Die Gedenkstätte Zuchthaus Cottbus beteiligt sich am Sonntag, 13. September, am Tag des offenen Denkmals. Von 13 bis 18 Uhr gibt es kostenlose Führungen, Zeitzeugengespräche, Ausstellungen und Angebote auf dem ehemaligen Haftgelände. Der Eintritt ist frei.
Ehemalige Häftlinge führen durch das Zuchthaus
Ein Schwerpunkt liegt auf der Geschichte des früheren Gefängnisses. Das Gelände wurde von 1860 bis 2002 als Haftanstalt genutzt. Sowohl während der NS-Diktatur als auch zu DDR-Zeiten waren dort Menschen aus politischen Gründen inhaftiert. Um 13 Uhr führen ehemalige politische Häftlinge der DDR über das Gelände. Dabei werden auch Bereiche geöffnet, die sonst nicht zugänglich sind – darunter ehemalige Einzel- und Arrestzellen, die frühere Werkhalle des VEB Pentacon Dresden und ein DDR-Gefangenentransporter. Für Heide Schinowsky machen gerade die persönlichen Erinnerungen der früheren Gefangenen die Geschichte besonders greifbar.
Führungen zu NS-Zeit und Leben nach der Haft
Um 14 Uhr geht es bei einer weiteren Führung um die Jahre 1933 bis 1945. Die Ausstellung „HAFT – ZWANG – WILLKÜR“ zeigt anhand von Biografien und Objekten die Geschichte vom Jugendgefängnis über das Frauengefängnis bis zum Frauenzuchthaus.
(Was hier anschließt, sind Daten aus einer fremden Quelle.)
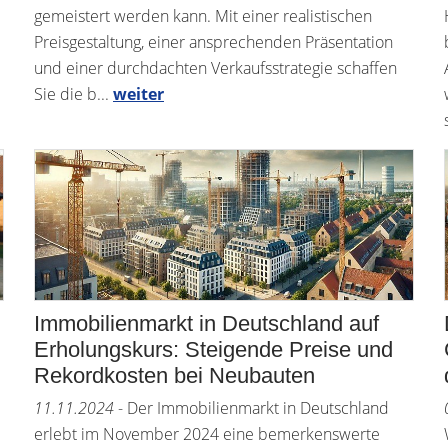
gemeistert werden kann. Mit einer realistischen
Preisgestaltung, einer ansprechenden Präsentation
und einer durchdachten Verkaufsstrategie schaffen
Sie die b...
weiter
Immobilienmarkt in Deutschland auf
Erholungskurs: Steigende Preise und
Rekordkosten bei Neubauten
11.11.2024
- Der Immobilienmarkt in Deutschland
erlebt im November 2024 eine bemerkenswerte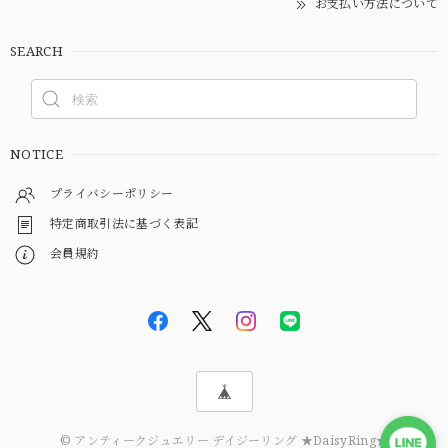
お支払い方法について
SEARCH
NOTICE
プライバシーポリシー
特定商取引法に基づく表記
会員規約
© アンティークジュエリー デイジーリング ★DaisyRing★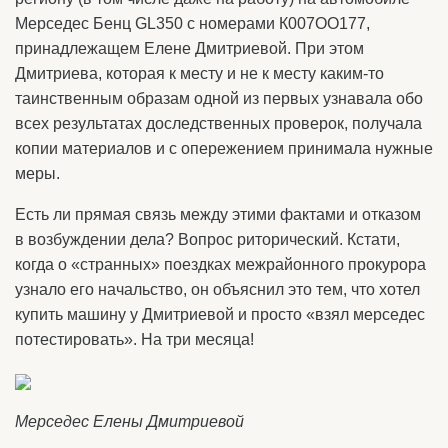
Мерседес Бенц GL350 с номерами К007ОО177,
принадлежащем Елене Дмитриевой. При этом
Дмитриева, которая к месту и не к месту каким-то
таинственным образам одной из первых узнавала обо
всех результатах доследственных проверок, получала
копии материалов и с опережением принимала нужные
меры.
Есть ли прямая связь между этими фактами и отказом
в возбуждении дела? Вопрос риторический. Кстати,
когда о «странных» поездках межрайонного прокурора
узнало его начальство, он объяснил это тем, что хотел
купить машину у Дмитриевой и просто «взял мерседес
потестировать». На три месяца!
Мерседес Елены Дмитриевой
Um 15 Uhr folgt eine Kurzführung mit Zeitzeugengespräch durch die Sonderausstellung „Leben nach der Haft“. Im Mittelpunkt stehen Menschen, die zwischen 1952 und 1989 aus politischer Haft in Cottbus oder Potsdam entlassen wurden – und die Frage, wie sich Gefängnis, Repression und Neubeginn auf ihr weiteres Leben auswirkten.
Ausstellung vom Hauptbahnhof jetzt im Zuchthaus
Auch das Projekt „Cottbus. Ein Bahnhof der Erinnerung“ ist am Tag des offenen Denkmals zu sehen. Die Ausstellung war zuvor mehrere Monate am Cottbuser Hauptbahnhof aufgebaut und befindet sich inzwischen auf dem Gelände der Gedenkstätte. Sie erinnert an die Rolle des Bahnhofs während der NS-Zeit. Von Cottbus aus wurden unter anderem jüdische Menschen deportiert, Gefangene transportiert und Zwangsarbeiter in die Stadt gebracht oder weiterbefördert. Ergänzend erinnert seit Ende August ein dauerhaftes Gedenkzeichen am Hauptbahnhof an diese Geschichte.
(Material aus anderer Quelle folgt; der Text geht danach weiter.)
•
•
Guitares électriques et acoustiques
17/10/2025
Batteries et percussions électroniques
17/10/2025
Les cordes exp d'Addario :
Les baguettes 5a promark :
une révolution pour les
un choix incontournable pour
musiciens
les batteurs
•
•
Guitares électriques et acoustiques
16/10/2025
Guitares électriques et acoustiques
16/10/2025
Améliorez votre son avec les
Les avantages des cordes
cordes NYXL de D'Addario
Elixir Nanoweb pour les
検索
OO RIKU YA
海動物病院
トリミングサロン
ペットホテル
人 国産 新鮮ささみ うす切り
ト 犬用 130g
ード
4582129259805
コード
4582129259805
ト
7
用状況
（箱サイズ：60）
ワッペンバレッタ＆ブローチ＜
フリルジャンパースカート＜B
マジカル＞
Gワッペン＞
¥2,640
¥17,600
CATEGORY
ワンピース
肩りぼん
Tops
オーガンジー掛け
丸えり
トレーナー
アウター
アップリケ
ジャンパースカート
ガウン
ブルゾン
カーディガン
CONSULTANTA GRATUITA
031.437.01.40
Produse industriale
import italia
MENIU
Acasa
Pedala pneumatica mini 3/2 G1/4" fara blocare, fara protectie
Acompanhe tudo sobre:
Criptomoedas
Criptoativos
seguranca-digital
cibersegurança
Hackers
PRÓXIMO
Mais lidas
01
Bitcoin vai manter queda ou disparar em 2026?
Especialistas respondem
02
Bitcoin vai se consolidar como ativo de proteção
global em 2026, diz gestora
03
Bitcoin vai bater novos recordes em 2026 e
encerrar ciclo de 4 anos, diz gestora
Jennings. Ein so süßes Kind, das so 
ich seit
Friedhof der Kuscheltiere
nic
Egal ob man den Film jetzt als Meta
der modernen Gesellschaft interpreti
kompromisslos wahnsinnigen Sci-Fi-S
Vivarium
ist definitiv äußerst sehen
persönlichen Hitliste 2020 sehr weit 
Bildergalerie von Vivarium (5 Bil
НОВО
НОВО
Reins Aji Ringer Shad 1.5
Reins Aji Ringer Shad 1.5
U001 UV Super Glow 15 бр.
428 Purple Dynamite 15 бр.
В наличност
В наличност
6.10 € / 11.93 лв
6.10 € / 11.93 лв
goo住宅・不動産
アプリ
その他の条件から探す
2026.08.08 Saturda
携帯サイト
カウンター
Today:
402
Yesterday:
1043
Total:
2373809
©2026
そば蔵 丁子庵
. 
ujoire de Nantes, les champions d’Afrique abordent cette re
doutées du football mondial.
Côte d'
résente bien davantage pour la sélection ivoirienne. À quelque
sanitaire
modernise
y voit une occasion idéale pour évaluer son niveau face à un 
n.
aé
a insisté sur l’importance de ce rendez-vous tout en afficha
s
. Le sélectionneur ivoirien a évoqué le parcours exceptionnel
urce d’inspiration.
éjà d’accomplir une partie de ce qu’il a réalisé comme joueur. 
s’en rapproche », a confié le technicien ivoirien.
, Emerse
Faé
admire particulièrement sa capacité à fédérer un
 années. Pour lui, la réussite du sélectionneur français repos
Stasi-Akten, Gelände-Quiz und Bildungsetage
Den gesamten Nachmittag über können Besucher das Gelände auch selbst erkunden. Dafür gibt es ein Gelände-Quiz mit verschiedenen Stationen, bei dem unter anderem Berichte ehemaliger Häftlinge gehört und Objekte aus dem Gefängnisalltag betrachtet werden können. Das Bundesarchiv/Stasi-Unterlagen-Archiv Frankfurt (Oder) berät außerdem dazu, wie eine Einsicht in die eigene Stasi-Akte beantragt werden kann. Anträge können vor Ort gestellt werden. Auch die Bildungsetage stellt ihre Angebote für Jugendliche und Erwachsene vor. Für jüngere Besucher gibt es Rätsel-, Mal- und Spielangebote.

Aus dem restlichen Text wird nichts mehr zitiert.